Uma breve análise do enquadramento que as diversas áreas disciplinares foram tendo ao longo de vários anos de políticas culturais, poderá ajudar a compreender a sua actual hierarquia e importância no plano das atribuições de apoio. «As orientações das políticas públicas em matéria de cultura dependem fortemente das tradições históricas e nacionais dos Estados. Pelo menos dependem mais fortemente do que a generalidade das outras políticas públicas» (Santos Silva, 2003). Desse ponto de vista, mais ou menos orientadas por uma visão que dá primazia ao património, as políticas culturais na sua generalidade têm secundarizado as outras várias áreas de actividade cultural, nomeadamente as artes performativas. A produção legislativa sobre cada área disciplinar é um instrumento fundamental para a concretização de objectivos, e a sua análise permite avaliar os meios accionados nesse domínio. Com base neste pressuposto, podemos dizer que as áreas disciplinares hoje consideradas para atribuição de apoios, têm uma vida ainda relativamente recente no panorama artístico-cultural português.

À excepção da música, área artística que tem mantido uma referência contínua nos vários programas de Governo – atestando em geral quatro ordens de preocupação: apoio e incentivo às actividades amadoras; preservação do património musicológico; actividade editorial e regulamentação dos apoios (bolsas e subsídios) – as restantes áreas têm sido relegadas para uma existência quase marginal. Mesmo o teatro, apesar de ser uma área de grande visibilidade pública, nunca foi politicamente considerado uma prioridade cultural. As referências nos programas de governos a respeito do teatro, limitavam-se, até há pouco tempo, a considerá-lo essencialmente um privilegiado veículo de língua. No caso da dança, segundo o Observatório das Actividades Culturais, o programa politico para o sector aproxima-se da “não-política”. Inclusivamente, a partir de 1986, para efeitos de apoios e subsídios, a dança é incluída com o teatro e a ópera na categoria de artes cénicas.

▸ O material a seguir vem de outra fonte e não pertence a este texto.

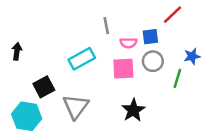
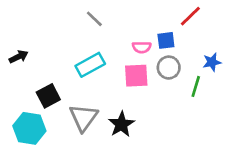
gray line: (106, 26) -> (94, 19), moved, turned -35
black arrow: (17, 51) -> (19, 57), turned 56
black star: (133, 110) -> (121, 124), moved

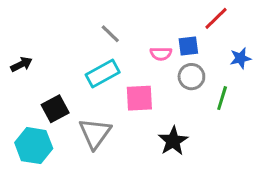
gray line: (94, 19) -> (110, 34), moved
blue star: (212, 62) -> (240, 58), moved
pink square: (136, 76) -> (139, 98), moved
black star: (121, 124) -> (173, 141), moved

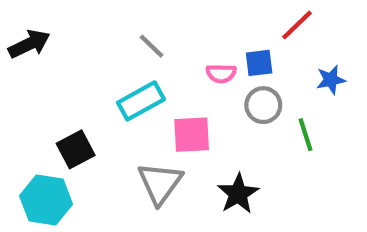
black arrow: (21, 64) -> (29, 44), moved, size x1.4
green line: (222, 98) -> (305, 135), turned -35
gray triangle: (95, 133) -> (160, 183), moved

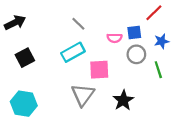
blue star: (331, 80) -> (162, 41), moved
black square: (76, 149) -> (25, 58), moved

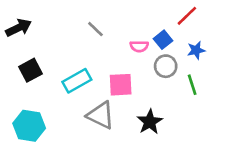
blue square: (134, 32) -> (163, 40), turned -32
cyan rectangle: (73, 52) -> (77, 81), moved
gray triangle: (83, 95) -> (101, 115), turned -40

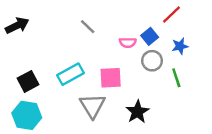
black square: (30, 70) -> (28, 81), moved
gray triangle: (101, 115) -> (92, 106), turned 32

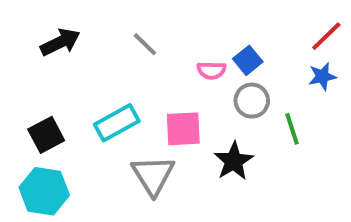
red line: (171, 15) -> (326, 36), moved
black arrow: (17, 25) -> (60, 42), moved
blue star: (180, 46) -> (322, 76), moved
black star: (137, 112) -> (234, 161), moved

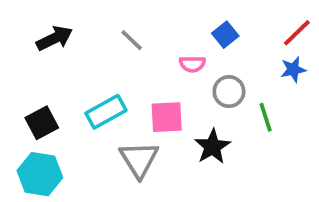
blue square: (248, 60) -> (225, 35), moved

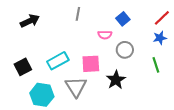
gray line: (132, 40) -> (78, 14), moved, turned 56
green line: (266, 117) -> (156, 65), moved
cyan hexagon: (40, 174) -> (42, 95), moved

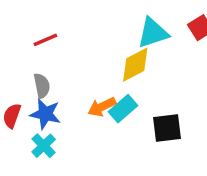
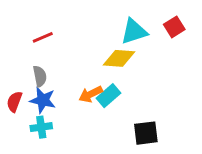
yellow diamond: (135, 65) -> (119, 58), turned 32
black square: (167, 128) -> (146, 133), moved
cyan cross: (44, 146) -> (41, 127), turned 36

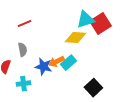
red square: (174, 27) -> (100, 24), moved, size x1.5
blue star: (43, 100) -> (43, 67), moved
black square: (146, 133) -> (93, 88), turned -36

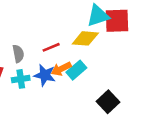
red line: (24, 24) -> (51, 47), moved
red square: (100, 24) -> (117, 21), turned 30
cyan cross: (23, 84) -> (21, 79), moved

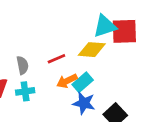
blue star: (45, 75) -> (84, 103), moved

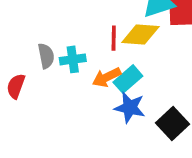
red line: (56, 59) -> (114, 38), moved, turned -66
cyan cross: (25, 91) -> (73, 59), moved

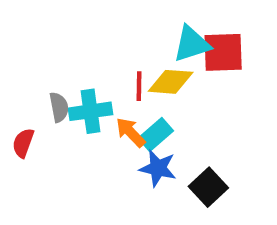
cyan cross: (73, 59) -> (91, 111), size x1.4
orange arrow: (107, 77) -> (131, 132), turned 72

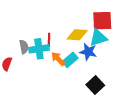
cyan triangle: (192, 44) -> (98, 38), moved
red line: (139, 86) -> (49, 40), moved
blue star: (158, 168) -> (88, 52), moved

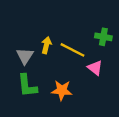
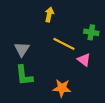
yellow arrow: (46, 45) -> (49, 14), moved
orange star: (62, 90) -> (62, 88), moved

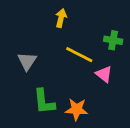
green L-shape: (24, 75) -> (44, 102), moved

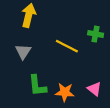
yellow arrow: (61, 18) -> (29, 15), moved, size x1.5
pink triangle: (104, 74) -> (94, 89), moved

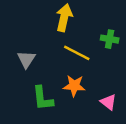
yellow arrow: (29, 15) -> (64, 18), moved
orange star: (65, 92) -> (74, 86), moved

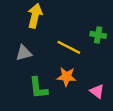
yellow arrow: (64, 18) -> (35, 16), moved
gray triangle: (26, 59) -> (24, 53), turned 42

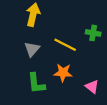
gray triangle: (24, 53) -> (32, 49), moved, turned -35

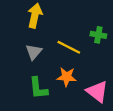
pink triangle: (92, 87) -> (97, 92), size x1.5

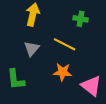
green cross: (98, 35) -> (81, 19), moved
green L-shape: (38, 88) -> (16, 79), moved

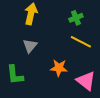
green cross: (81, 19) -> (76, 18), turned -32
yellow line: (65, 44) -> (81, 42), moved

Ainda que não se possa falar de uma tradição portuguesa nas políticas culturais, é, todavia, evidente a predominância de uma lógica quase nacionalista da cultura, ligada ao património e aos valores nacionais. Neste sentido, as áreas ligadas à contemporaneidade – se quisermos, pós-modernas, mais arrojadas do ponto de vista da concepção estética – que se revelam mais na vanguarda das linguagens artísticas, terão e continuarão ainda a ser afectadas por uma ausência de reconhecimento. A especificidade da dança contemporânea, o surgimento das áreas transdisciplinares assim como de uma forma geral todas as especificidades no âmbito dos sectores artísticos dão-se, de resto, também por influência da consagração de movimentos artísticos mesmo ao nível internacional, (como é o caso do pós-modernismo Americano ou a Nova Dança Europeia) ainda que, muito mais tarde, como vimos no iní­cio, iniciativa de um governo ainda não muito distante.